Aboriginal and Torres Strait Islander Commission - Abolition

Abolition

For some time after Geoff Clark's appointment, the Howard Government had been expressing doubts as to the value of continuing to have ATSIC at all. Following Mark Latham's election to the leadership of the (Labor) Opposition in December 2003, Labor also accepted that ATSIC had not worked. In March of election year 2004, both parties pledged to introduce alternative arrangements for indigenous affairs.

The government's plan was to abolish ATSIC and all its regional and state structures, and return funding for indigenous programs to the relevant line departments. Labor's view was that ATSIC itself should be abolished, but many of the regional and state sub-organisations should be retained, to continue to give indigenous people a voice in their own affairs and within their own communities. It rejected the notion of merging indigenous funding into funding for Australians generally as 'tried and failed', but had not announced its alternative proposals.

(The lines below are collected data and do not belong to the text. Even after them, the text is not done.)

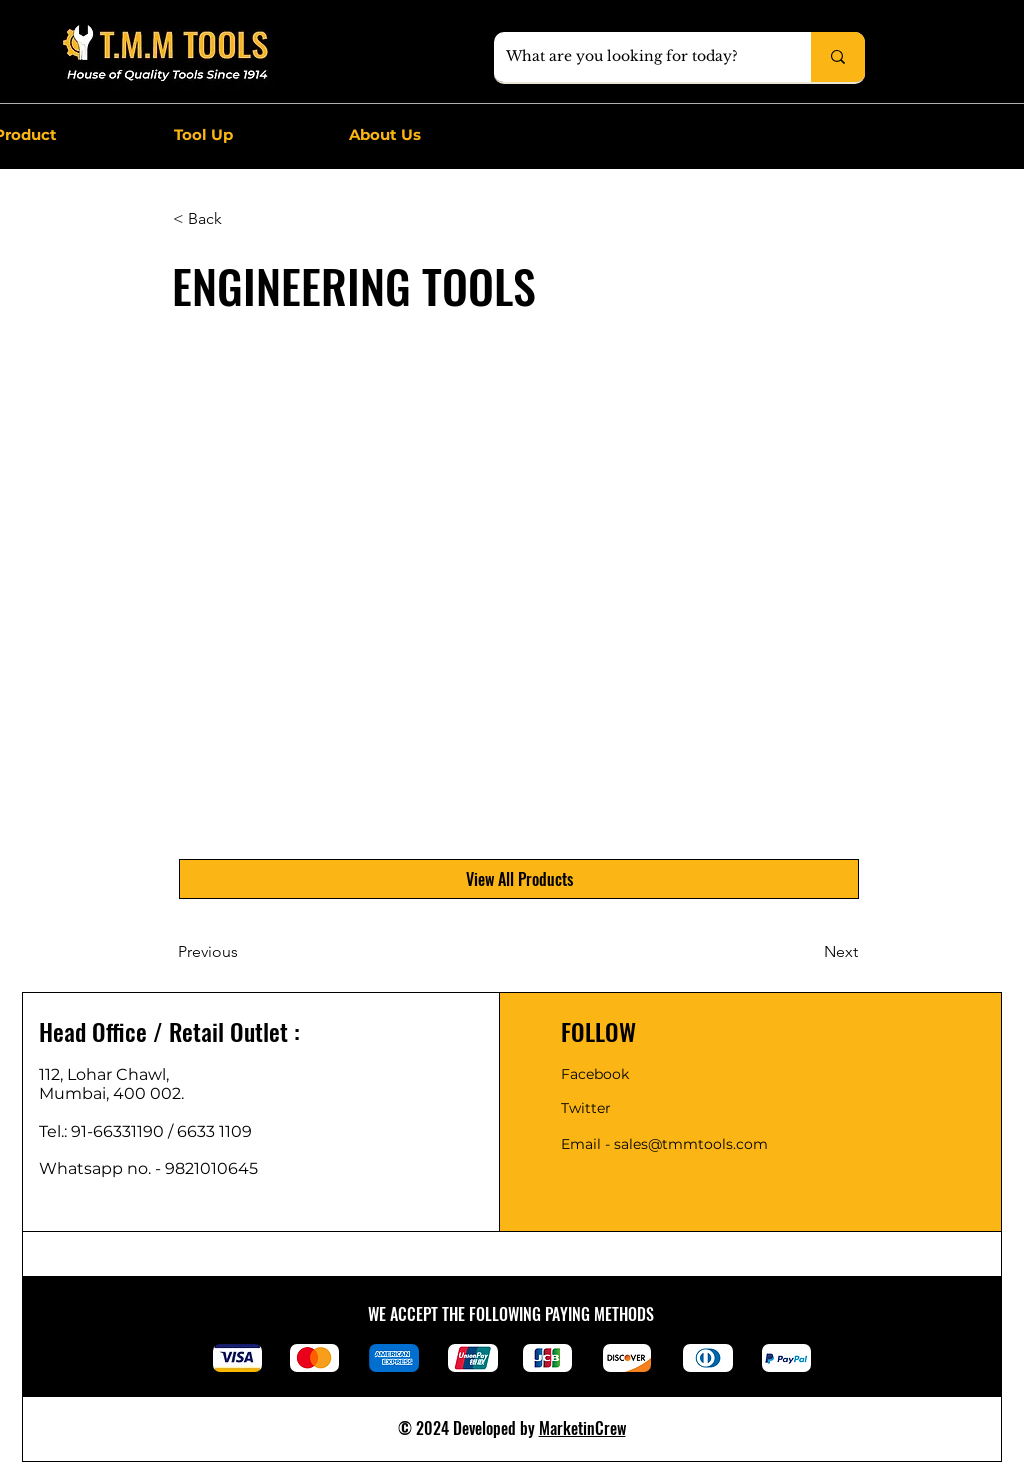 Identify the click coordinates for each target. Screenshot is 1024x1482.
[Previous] (244, 952)
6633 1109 (218, 1131)
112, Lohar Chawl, (104, 1074)
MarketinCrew (582, 1428)
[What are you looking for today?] (637, 57)
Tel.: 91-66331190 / (108, 1131)
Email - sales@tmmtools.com (664, 1144)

John Howard announced the agency's abolishment on 15 April 2004 saying that "the experiment in elected representation for indigenous people has been a failure". On 28 May 2004 the Howard government introduced into the Federal Parliament legislation to abolish ATSIC. After a delay the Bill finally passed both houses of Parliament in 2005. ATSIC was formally abolished at midnight 24 March 2005.

The policy and coordination role is now the responsibility of the Office of Indigenous Policy Coordination in the Department of Families, Community Services and Indigenous Affairs from 27 January 2006 (previously with the Department of Immigration and Multicultural and Indigenous Affairs).

The dismantling of ATSIC was seen by many people as harmful to Aboriginal people in Australia. In 2009, Lowitja O'Donoghue expressed her opinion that reform of the agency would have been better than establishing a new agency which has been costly and might suffer similar problems as its predecessor, such as nepotism.